Associated Independent Recording (AIR) is an independent recording company founded in London in 1965 by Beatles producer Sir George Martin and his partner John Burgess after their departure from EMI.
The leading independent recording studio complex was founded in 1969. Since then, AIR has operated its own professional audio recording facilities, Air Studios.
AIR's first facility opened on 6 October 1970. It was located on the fourth floor of 214 Oxford Street, containing four studios, and later a MIDI programming room. The facility included two large studios (one 58×32 feet, the other 30×28 feet) and two small ones. The studios contained two Bösendorfer pianos, many soundproof booths, and a 56-channel mixing console, custom-designed by Neve to AIR's specification.
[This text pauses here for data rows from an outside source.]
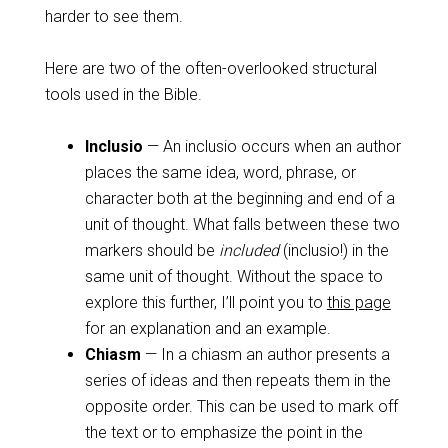
harder to see them.
Here are two of the often-overlooked structural
tools used in the Bible.
Inclusio
— An inclusio occurs when an author
places the same idea, word, phrase, or
character both at the beginning and end of a
unit of thought. What falls between these two
markers should be
included
(inclusio!) in the
same unit of thought. Without the space to
explore this further, I’ll point you to
this page
for an explanation and an example.
Chiasm
— In a chiasm an author presents a
series of ideas and then repeats them in the
opposite order. This can be used to mark off
the text or to emphasize the point in the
The company built another recording studio on the Caribbean island of Montserrat in the mid 1970s. In 1986, the facility was described as such:
Jimmy Buffett recorded Volcano at the Montserrat studio in May 1979, naming the album and its title song for the then dormant Soufrière Hills volcano on the island. Elton John recorded three albums at the Montserrat studio in the 1980s. Dire Straits recorded their successful Brothers in Arms album between 1984 and 1985. Other artists such as Ultravox, Orchestral Manoeuvres In The Dark (Pre-recorded Junk Culture), Paul McCartney, Rush, The Police (Ghost in the Machine and Synchronicity), Rolling Stones, Pink Floyd, Black Sabbath, Midge Ure, Little River Band, Duran Duran, Sheena Easton, Luther Vandross, Pooh and Supertramp have also recorded albums there. The first album cut in the newly opened studios was Real to Reel by the Climax Blues Band in 1979.